§ **Task prompt**
Return all the entries word for word, minus the pictures.

^^^^

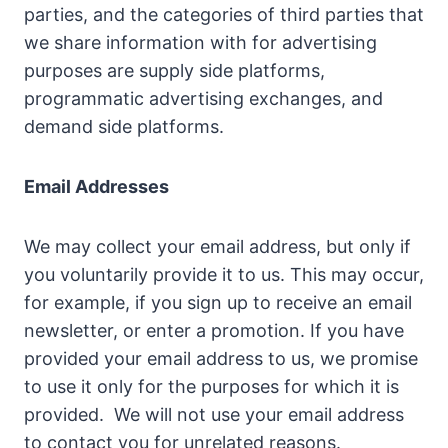
parties, and the categories of third parties that
we share information with for advertising
purposes are supply side platforms,
programmatic advertising exchanges, and
demand side platforms.
Email Addresses
We may collect your email address, but only if
you voluntarily provide it to us. This may occur,
for example, if you sign up to receive an email
newsletter, or enter a promotion. If you have
provided your email address to us, we promise
to use it only for the purposes for which it is
provided. We will not use your email address
to contact you for unrelated reasons.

^^^^

§ **Answer to the exercise**
parties, and the categories of third parties that
we share information with for advertising
purposes are supply side platforms,
programmatic advertising exchanges, and
demand side platforms.
Email Addresses
We may collect your email address, but only if
you voluntarily provide it to us. This may occur,
for example, if you sign up to receive an email
newsletter, or enter a promotion. If you have
provided your email address to us, we promise
to use it only for the purposes for which it is
provided. We will not use your email address
to contact you for unrelated reasons.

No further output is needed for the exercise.